下は底も見えない奈落。俺はここまできて終わりを覚悟した。


「ジンっ!」


しかしターザンのようにワイヤーに掴まり飛んできたタマによって俺の体は確保され、そして外周に無事に辿り着く。


「お、おぉぉ……!助かったよ、ありがとう」


足を着いたはいいが、ここにきて今までの疲労と緊張の反動がきたのか、壁を背にして崩れ落ちるように座り込んでしまう。


「良かった。ジンが無事で良かった」


タマはそう言いながら俺の胸に顔を埋める。


……俺のバグの副作用ありきとはいえ女の子に密着されるのはいついかなる時でも照れる。それが青少年だ!なんか久しぶりに青少年な感じを取り戻した気がする。

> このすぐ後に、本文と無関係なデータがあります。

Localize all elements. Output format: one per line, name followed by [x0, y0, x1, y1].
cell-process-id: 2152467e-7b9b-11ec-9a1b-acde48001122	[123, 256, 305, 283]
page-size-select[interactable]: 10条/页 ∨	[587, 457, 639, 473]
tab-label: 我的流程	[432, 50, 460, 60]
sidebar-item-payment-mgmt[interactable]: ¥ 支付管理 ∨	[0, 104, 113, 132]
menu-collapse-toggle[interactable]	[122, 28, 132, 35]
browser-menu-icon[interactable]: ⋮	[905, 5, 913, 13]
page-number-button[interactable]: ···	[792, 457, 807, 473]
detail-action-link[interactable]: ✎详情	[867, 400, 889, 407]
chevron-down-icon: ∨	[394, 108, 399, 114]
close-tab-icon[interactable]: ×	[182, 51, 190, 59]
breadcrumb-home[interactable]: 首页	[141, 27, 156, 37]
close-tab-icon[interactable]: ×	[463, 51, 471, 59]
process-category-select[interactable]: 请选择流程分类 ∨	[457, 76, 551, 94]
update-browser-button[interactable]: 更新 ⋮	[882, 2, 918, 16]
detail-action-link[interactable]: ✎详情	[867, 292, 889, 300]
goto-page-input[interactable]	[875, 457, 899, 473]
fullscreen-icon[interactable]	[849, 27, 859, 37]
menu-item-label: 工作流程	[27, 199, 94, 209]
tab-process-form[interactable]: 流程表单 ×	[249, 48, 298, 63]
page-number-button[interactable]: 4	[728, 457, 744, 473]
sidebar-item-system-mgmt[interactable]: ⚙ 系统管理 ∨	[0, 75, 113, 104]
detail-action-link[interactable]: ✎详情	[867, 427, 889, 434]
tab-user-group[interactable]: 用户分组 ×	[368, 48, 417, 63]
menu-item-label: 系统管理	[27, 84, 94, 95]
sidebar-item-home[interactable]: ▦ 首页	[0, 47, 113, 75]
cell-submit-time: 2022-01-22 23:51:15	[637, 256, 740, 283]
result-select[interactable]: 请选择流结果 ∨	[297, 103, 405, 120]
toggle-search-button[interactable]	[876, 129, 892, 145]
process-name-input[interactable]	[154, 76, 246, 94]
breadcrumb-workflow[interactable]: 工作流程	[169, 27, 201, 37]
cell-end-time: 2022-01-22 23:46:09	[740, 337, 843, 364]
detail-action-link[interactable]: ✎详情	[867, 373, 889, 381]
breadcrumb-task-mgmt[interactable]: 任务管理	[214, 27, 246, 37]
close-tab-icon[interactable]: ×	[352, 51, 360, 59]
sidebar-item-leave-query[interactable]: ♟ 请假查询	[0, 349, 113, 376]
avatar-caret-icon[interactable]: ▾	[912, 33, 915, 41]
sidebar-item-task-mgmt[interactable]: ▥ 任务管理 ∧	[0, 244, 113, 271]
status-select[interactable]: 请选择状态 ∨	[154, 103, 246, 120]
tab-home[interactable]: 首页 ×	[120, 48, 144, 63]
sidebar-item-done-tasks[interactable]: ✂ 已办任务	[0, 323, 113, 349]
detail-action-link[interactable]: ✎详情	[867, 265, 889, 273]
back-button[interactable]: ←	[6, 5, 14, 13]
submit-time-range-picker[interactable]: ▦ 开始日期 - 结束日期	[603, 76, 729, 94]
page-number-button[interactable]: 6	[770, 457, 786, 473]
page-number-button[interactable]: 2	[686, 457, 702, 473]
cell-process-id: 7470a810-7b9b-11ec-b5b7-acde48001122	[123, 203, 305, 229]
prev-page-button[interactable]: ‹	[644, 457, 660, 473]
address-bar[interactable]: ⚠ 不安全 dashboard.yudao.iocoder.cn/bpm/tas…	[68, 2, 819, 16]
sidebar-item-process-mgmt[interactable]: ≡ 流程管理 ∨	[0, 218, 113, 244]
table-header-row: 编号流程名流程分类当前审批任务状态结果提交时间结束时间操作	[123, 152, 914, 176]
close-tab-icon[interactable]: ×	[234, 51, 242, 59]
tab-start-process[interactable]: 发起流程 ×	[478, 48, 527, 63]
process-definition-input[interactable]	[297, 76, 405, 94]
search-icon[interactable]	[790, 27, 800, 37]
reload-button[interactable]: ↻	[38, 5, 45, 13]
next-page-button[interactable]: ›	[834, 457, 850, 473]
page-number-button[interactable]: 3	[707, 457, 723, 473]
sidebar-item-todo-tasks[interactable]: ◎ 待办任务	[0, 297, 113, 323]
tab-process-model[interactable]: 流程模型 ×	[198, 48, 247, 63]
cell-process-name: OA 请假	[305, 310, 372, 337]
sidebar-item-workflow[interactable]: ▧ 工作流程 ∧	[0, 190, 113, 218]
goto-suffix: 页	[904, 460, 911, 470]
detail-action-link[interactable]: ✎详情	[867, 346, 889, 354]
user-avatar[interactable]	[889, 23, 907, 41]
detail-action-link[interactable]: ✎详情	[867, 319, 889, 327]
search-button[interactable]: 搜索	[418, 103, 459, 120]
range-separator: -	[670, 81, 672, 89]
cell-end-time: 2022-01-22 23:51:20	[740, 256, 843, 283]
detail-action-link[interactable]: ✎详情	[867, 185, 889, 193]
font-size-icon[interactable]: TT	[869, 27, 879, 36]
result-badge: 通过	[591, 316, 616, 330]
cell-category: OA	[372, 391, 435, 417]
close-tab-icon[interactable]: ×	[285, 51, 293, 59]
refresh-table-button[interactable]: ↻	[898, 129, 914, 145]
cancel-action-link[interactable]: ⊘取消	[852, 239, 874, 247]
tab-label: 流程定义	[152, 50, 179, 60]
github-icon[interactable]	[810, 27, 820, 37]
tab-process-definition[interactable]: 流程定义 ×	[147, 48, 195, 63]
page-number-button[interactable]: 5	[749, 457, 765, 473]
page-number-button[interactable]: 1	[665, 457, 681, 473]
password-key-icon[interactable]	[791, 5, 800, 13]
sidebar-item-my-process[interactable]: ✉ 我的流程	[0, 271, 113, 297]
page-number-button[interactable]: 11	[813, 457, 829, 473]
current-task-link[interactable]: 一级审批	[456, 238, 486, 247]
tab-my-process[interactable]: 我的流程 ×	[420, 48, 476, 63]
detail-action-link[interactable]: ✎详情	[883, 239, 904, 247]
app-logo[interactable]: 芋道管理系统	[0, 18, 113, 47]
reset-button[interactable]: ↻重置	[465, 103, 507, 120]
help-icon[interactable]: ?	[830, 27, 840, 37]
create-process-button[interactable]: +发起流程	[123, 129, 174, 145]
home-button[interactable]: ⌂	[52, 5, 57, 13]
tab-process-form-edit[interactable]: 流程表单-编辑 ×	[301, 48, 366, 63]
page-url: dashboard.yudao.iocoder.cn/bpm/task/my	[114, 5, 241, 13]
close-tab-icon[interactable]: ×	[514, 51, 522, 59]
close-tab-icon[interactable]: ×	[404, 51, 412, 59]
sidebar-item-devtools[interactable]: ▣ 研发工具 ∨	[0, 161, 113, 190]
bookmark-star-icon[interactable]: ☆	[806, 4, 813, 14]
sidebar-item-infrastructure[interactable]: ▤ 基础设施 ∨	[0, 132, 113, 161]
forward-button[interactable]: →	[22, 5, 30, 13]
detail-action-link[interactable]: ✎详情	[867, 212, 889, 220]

「とか言っている場合じゃないよ!早く脱出しないと!」


少し名残惜しい気もしたが、俺はタマを優しく引きはがすと、脱出の為の手段を……。


と考え始めた矢先、戦艦がまた大きく揺れた。


「こ、今度はなんだぁ……!」


「多分、海に落ちたんだと思う」


「え……てかそんな事分かるの?」


「うん。だって、あれ」


タマは恐る恐るといった感じに天井を指さす。


俺は彼女の指さした先を見てみる。


「え」


天井から、確かに水滴が落ちてきていた。


いや待てよ。あれは設備的な何かの水分が落ちて来ているだけじゃ。


と、心中で理由をこじつけようとしていた最中、水滴はやがて一本の水流となり、そして滝のようになってこの空間に流れ込んできていた。


「やべぇぇぇぇぇぇぇぇぇぇぇ!」


最後の最後にして、最大の危機、到来。


何回最大の危機更新すれば気が済むんだおい。